Leo Handoko, bersama kakaknya Ery Biyaya, mengelola sebuah perusahaan batu bata ringan atau lebih populer disebut hebel, bahan bangunan yang bekalangan banyak dipakai untuk pembangunan perumahan penduduk maupun gedung bertingkat. Perusahaan yang diberi nama PT. Kahayan Karyacon itu merupakan milik dari tujuh pemegang saham. Mereka adalah Mimihetty Layani dan Christeven Mergonoto, masing-masing sebagai Komisaris Utama dan Komisaris; serta Chang Sie Fam, Feliks, Paulus, Ery Biyaya, dan Leo Handoko. Dalam Akta Notaris pendirian perusahaan, Chang Sie Fam didapuk sebagai Direktur Utama, lainnya menjabat sebagai direktur [1].

Perusahaan yang didirikan pada tahun 2012 itu mulai aktif beroperasi menjalankan usaha pabrik pembuatan hebel pada tahun 2014. Selama dua tahun awal, kegiatan perusahaan adalah pencarian lokasi, pembangunan gedung pabrik dan pemasangan mesin-mesin pembuat hebel.

Paulus, saat produksi pabrik baru berjalan, menyatakan mengundurkan diri sebagai salah satu dewan direksi.
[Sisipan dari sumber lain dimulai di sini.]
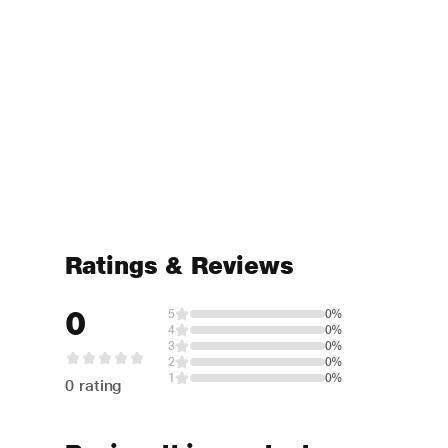
Ratings & Reviews
0
5
0%
4
0%
3
0%
2
0%
1
0%
0 rating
Alasannya, sibuk dengan kegiatan bisnisnya sendiri. Yang aktif secara langsung mengelola operasional pabrik hanyalah Ery Biyaya dan Leo Handoko.

Chang Sie Fam yang adalah ayah dari Feliks, Ery Biyaya, dan Leo Handoko, yang tidak lain adalah juga mertua dari Paulus, hanyalah lambang saja. Ibaratnya, pinjam nama untuk dimasukan dalam Akta Notaris. Beliau yang akrab dipanggil Babe oleh anak-anaknya itu tidak pernah sedikitpun melibatkan diri dalam urusan perusahaan tersebut.

Feliks, anak tertua di antara mereka, sibuk mengelola bisnis toko materialnya bersama istri. Dia juga menjalankan profesi lainnya sebagai kontraktor. Feliks tidak bisa aktif membantu secara langsung mengelola pabrik perusahaan hebel itu.

Praktis, hanya dua bersaudara yang tertinggal, yakni Ery Biaya dan Leo Handoko yang menjalankan perusahaan selama ini. Dengan segala kemampuan, pengetahuan dan pengalaman yang mereka miliki, keduanya bertahan mengelola pabrik perusahaan yang mempekerjakan hampir 200 orang karyawan tersebut.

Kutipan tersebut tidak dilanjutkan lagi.